If you're transitioning
While relaxing treatments temporarily smooth out your strands, the transitioning process back to your natural texture usually comes with breakage and dryness. To avoid putting excess stress on your hair, Rihanna's hairstylist Ursula Stephen suggests making low-key styles like Solange Knowles' low bun or RiRi's updo a staple during the in-between phase. "Wear protective styles that keep combing to a minimum," she recommended. "This, in turn, prevents breakage."
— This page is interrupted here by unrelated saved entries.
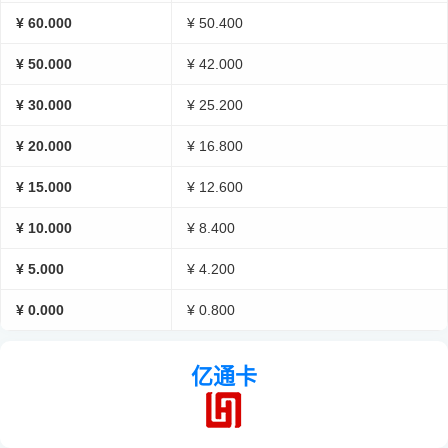
¥ 60.000
¥ 50.400
¥ 50.000
¥ 42.000
¥ 30.000
¥ 25.200
¥ 20.000
¥ 16.800
¥ 15.000
¥ 12.600
¥ 10.000
¥ 8.400
¥ 5.000
¥ 4.200
¥ 0.000
¥ 0.800
亿通卡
How to transition your hair
Dryness and breakage go hand in hand when you're transitioning—the more parched your strands, the more likely they are to snap. "Condition with Motions Deep Conditioning Masque ($3; sallybeauty.com) to keep hair healthy and hydrated," Stephen suggested. "Then, use the Motions Radiating Gloss ($3; sallybeauty.com) to add some shine."
If you have problem grays
While there's no way to tell where or when an unexpected gray strand will pop up, constantly dyeing your hair can be costly, time-consuming, and damaging. Marie Robinson, who creates the dynamic hues worn by Liv Tyler and Michelle Williams, offers up another option that won't have you frequenting the salon as much: "Doing highlights a few shades lighter than your natural color will always camouflage gray," she said. Brunettes like Tyler can follow suit with caramel-toned highlights, but Robinson also encouraged going for blonder ambitions a la Williams. "You can go all over blonde, just be sure to choose a color that flatters your skin tone," she said.
How to banish grays
In between appointments, Robinson recommends picking up a box of the Clairol Nice 'n Easy Root Touch-Up kit ($6 each; ulta.com), which comes in a color wheel of versatile shades to match your own.
If you have unruly hair
If taming your coiff into January Jones' sleek style or Jessica Chastain's buoyant curls is a constant struggle, start at the root of the problem and give your hair some much-needed TLC. "Unruly hair can often be coarse, dry, and damaged," said Renato Campora, who works with both stars. "The key to managing and treating it is to use a good treatment shampoo and conditioner, and incorporate a hair oil daily." Using an intensive hair mask once a week can help to make your strands even easier to manage. "This boosts moisture and protein," he said.
How to tame unruly hair
Campora recommends using an ultra-hydrating shampoo and conditioner set to your daily routine to increase your strands’ moisture and flexibility. “Schwarzkopf Professional makes a very good shampoo and conditioner for repair and treatment ($17 and $21; drugstore.com),” he said. “On wet hair, use a few drops of Alterna’s Bamboo Kendi Oil ($24; sephora.com). A few drops in the palms of your hands is all you need.” Smooth the oil onto your hair at least three inches from the root area, then continue working into the mid-lengths and ends.